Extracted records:
------------------------------------------------

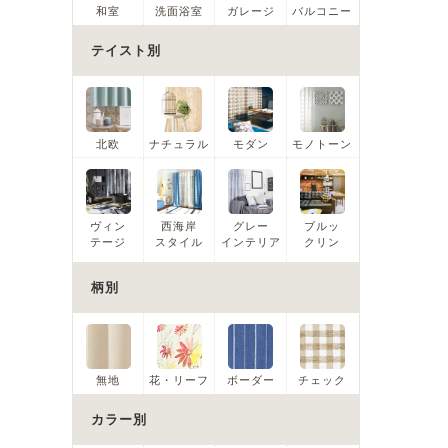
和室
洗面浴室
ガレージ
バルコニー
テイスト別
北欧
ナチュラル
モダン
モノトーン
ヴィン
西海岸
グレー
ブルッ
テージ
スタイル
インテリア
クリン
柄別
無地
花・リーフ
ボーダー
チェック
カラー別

------------------------------------------------

Problem to solve:
Copy all records exactly, no images.

Finished exercise:
和室
洗面浴室
ガレージ
バルコニー
テイスト別
北欧
ナチュラル
モダン
モノトーン
ヴィン
西海岸
グレー
ブルッ
テージ
スタイル
インテリア
クリン
柄別
無地
花・リーフ
ボーダー
チェック
カラー別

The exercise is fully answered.